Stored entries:

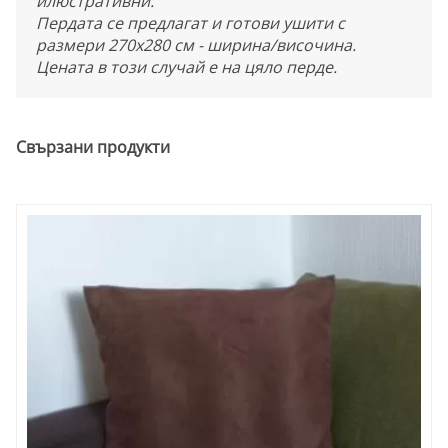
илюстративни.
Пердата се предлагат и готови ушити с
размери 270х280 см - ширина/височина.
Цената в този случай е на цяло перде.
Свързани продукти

--

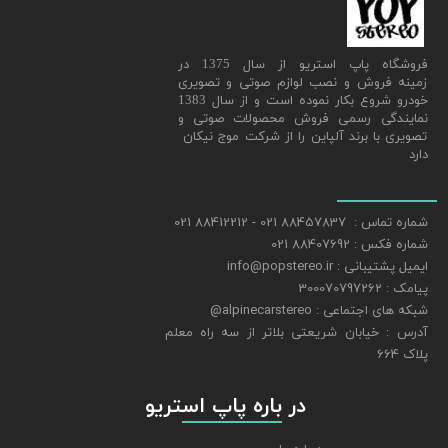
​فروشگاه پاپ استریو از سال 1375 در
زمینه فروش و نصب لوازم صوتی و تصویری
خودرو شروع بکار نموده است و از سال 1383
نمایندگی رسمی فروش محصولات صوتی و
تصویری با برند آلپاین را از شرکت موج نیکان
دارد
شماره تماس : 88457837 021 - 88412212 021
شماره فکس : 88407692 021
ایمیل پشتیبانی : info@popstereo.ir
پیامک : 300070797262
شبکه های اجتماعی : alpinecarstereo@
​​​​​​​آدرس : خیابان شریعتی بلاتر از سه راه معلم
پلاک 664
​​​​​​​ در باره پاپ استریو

§ Task description
If a line in the records contains "استریو", report it.

§ Response
​فروشگاه پاپ استریو از سال 1375 در
​​​​​​​ در باره پاپ استریو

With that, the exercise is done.